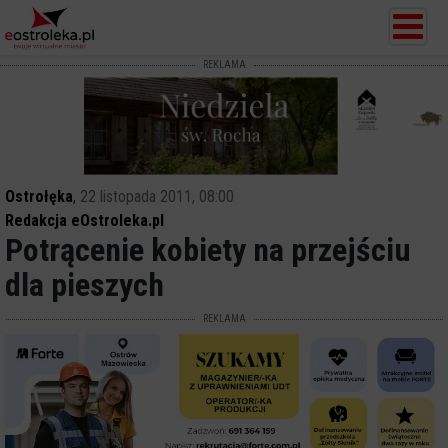
REKLAMA
Ostrołęka
,
22 listopada 2011, 08:00
Redakcja eOstroleka.pl
Potrącenie kobiety na przejściu
dla pieszych
REKLAMA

EXERCISE AIM: Using the records above, output an exact copy without any pictures.

TASK RESULT:
REKLAMA
Ostrołęka
,
22 listopada 2011, 08:00
Redakcja eOstroleka.pl
Potrącenie kobiety na przejściu
dla pieszych
REKLAMA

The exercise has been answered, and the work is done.